Task statement:
From the data below, return the exact lines starting at the line containing "threads and materials to" and ending at the line containing "basics_search_records_lex.htm&type=5", both included, and nothing else.

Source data
***
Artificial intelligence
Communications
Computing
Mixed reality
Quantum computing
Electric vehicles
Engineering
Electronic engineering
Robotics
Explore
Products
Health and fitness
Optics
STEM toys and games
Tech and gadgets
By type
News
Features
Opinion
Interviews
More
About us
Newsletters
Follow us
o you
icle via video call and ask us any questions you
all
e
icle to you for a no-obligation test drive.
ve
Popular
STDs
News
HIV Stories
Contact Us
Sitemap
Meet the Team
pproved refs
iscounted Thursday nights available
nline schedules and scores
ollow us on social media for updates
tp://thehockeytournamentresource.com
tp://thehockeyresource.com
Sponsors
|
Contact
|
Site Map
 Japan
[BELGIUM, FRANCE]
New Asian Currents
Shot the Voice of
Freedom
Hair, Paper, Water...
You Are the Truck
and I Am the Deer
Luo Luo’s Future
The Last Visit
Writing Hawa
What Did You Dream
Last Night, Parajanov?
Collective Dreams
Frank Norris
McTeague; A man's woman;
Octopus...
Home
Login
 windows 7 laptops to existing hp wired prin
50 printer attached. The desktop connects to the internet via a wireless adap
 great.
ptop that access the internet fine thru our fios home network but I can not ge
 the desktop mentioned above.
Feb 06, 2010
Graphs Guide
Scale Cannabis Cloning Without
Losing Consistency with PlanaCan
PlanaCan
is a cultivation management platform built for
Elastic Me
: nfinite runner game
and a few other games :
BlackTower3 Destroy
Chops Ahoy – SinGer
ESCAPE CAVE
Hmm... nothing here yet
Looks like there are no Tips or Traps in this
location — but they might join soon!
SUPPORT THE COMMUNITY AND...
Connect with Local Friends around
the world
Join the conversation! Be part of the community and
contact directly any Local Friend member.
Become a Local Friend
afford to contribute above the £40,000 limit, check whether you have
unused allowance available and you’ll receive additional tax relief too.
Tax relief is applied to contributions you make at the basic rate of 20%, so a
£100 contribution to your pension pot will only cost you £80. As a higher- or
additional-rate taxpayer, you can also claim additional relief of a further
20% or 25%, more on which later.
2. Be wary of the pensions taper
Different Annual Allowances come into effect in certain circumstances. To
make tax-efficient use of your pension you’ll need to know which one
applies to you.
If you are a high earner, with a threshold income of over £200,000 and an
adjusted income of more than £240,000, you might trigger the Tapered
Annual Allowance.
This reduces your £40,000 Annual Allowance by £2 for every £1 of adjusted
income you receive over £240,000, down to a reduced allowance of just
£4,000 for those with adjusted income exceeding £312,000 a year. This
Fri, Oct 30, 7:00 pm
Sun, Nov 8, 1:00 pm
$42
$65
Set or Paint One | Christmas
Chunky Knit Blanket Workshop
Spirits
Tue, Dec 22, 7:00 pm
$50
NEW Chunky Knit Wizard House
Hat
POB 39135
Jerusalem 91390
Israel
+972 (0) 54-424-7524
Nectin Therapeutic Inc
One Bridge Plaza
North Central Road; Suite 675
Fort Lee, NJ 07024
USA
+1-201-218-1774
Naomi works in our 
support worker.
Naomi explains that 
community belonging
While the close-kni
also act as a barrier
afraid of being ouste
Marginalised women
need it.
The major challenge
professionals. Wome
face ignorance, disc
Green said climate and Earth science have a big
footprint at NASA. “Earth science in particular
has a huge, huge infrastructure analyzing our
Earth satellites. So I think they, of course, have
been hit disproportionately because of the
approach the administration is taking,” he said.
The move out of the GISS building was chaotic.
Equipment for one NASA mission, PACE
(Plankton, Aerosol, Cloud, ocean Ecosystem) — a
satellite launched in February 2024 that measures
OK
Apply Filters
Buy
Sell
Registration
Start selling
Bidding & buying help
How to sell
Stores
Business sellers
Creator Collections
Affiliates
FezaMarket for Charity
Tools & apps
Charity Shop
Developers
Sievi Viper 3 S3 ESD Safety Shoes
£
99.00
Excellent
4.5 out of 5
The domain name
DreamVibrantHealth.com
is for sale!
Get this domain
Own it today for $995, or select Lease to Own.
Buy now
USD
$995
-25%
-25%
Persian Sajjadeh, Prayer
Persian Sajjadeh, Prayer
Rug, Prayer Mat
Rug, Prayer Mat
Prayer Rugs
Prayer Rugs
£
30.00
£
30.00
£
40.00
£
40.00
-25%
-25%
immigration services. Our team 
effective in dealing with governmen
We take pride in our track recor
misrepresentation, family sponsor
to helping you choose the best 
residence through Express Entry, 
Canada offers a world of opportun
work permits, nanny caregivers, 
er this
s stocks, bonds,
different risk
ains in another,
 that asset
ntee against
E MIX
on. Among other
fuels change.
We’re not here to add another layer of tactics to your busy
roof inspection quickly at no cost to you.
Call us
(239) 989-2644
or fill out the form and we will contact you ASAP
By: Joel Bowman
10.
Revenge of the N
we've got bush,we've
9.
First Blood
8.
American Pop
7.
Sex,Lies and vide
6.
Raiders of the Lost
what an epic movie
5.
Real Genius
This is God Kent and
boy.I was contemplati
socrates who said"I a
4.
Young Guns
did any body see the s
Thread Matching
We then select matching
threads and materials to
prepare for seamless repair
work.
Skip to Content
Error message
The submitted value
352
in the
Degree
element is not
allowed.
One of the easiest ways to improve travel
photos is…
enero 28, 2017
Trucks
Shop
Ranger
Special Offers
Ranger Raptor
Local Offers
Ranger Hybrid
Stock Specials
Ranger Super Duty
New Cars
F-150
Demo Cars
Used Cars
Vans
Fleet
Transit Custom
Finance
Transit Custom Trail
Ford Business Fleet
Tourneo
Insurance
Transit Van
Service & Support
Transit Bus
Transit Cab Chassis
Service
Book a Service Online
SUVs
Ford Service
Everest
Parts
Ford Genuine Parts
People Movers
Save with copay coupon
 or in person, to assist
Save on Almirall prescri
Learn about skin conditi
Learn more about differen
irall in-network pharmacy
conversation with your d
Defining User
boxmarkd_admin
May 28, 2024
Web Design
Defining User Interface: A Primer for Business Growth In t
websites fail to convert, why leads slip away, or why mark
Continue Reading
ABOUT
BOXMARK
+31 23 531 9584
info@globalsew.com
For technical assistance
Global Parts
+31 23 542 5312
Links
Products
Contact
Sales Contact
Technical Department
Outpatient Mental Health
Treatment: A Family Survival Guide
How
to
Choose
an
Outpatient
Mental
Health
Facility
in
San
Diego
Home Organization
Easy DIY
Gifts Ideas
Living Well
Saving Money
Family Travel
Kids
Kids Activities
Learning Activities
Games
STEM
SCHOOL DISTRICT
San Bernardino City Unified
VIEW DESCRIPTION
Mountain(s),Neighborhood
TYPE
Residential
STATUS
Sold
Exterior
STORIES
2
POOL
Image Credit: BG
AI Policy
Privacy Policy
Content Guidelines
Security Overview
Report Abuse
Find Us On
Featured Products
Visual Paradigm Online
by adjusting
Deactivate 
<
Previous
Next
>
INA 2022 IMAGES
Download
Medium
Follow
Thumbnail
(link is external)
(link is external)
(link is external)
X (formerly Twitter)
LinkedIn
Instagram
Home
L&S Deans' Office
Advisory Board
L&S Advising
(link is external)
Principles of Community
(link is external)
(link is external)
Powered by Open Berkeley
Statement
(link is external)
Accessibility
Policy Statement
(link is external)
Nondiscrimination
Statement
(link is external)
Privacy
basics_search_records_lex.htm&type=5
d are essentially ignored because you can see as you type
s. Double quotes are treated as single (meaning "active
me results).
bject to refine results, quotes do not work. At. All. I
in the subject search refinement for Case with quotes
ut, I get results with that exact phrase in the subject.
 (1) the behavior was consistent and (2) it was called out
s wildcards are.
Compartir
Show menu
***
Exercise result:
threads and materials to
prepare for seamless repair
work.
Skip to Content
Error message
The submitted value
352
in the
Degree
element is not
allowed.
One of the easiest ways to improve travel
photos is…
enero 28, 2017
Trucks
Shop
Ranger
Special Offers
Ranger Raptor
Local Offers
Ranger Hybrid
Stock Specials
Ranger Super Duty
New Cars
F-150
Demo Cars
Used Cars
Vans
Fleet
Transit Custom
Finance
Transit Custom Trail
Ford Business Fleet
Tourneo
Insurance
Transit Van
Service & Support
Transit Bus
Transit Cab Chassis
Service
Book a Service Online
SUVs
Ford Service
Everest
Parts
Ford Genuine Parts
People Movers
Save with copay coupon
 or in person, to assist
Save on Almirall prescri
Learn about skin conditi
Learn more about differen
irall in-network pharmacy
conversation with your d
Defining User
boxmarkd_admin
May 28, 2024
Web Design
Defining User Interface: A Primer for Business Growth In t
websites fail to convert, why leads slip away, or why mark
Continue Reading
ABOUT
BOXMARK
+31 23 531 9584
info@globalsew.com
For technical assistance
Global Parts
+31 23 542 5312
Links
Products
Contact
Sales Contact
Technical Department
Outpatient Mental Health
Treatment: A Family Survival Guide
How
to
Choose
an
Outpatient
Mental
Health
Facility
in
San
Diego
Home Organization
Easy DIY
Gifts Ideas
Living Well
Saving Money
Family Travel
Kids
Kids Activities
Learning Activities
Games
STEM
SCHOOL DISTRICT
San Bernardino City Unified
VIEW DESCRIPTION
Mountain(s),Neighborhood
TYPE
Residential
STATUS
Sold
Exterior
STORIES
2
POOL
Image Credit: BG
AI Policy
Privacy Policy
Content Guidelines
Security Overview
Report Abuse
Find Us On
Featured Products
Visual Paradigm Online
by adjusting
Deactivate 
<
Previous
Next
>
INA 2022 IMAGES
Download
Medium
Follow
Thumbnail
(link is external)
(link is external)
(link is external)
X (formerly Twitter)
LinkedIn
Instagram
Home
L&S Deans' Office
Advisory Board
L&S Advising
(link is external)
Principles of Community
(link is external)
(link is external)
Powered by Open Berkeley
Statement
(link is external)
Accessibility
Policy Statement
(link is external)
Nondiscrimination
Statement
(link is external)
Privacy
basics_search_records_lex.htm&type=5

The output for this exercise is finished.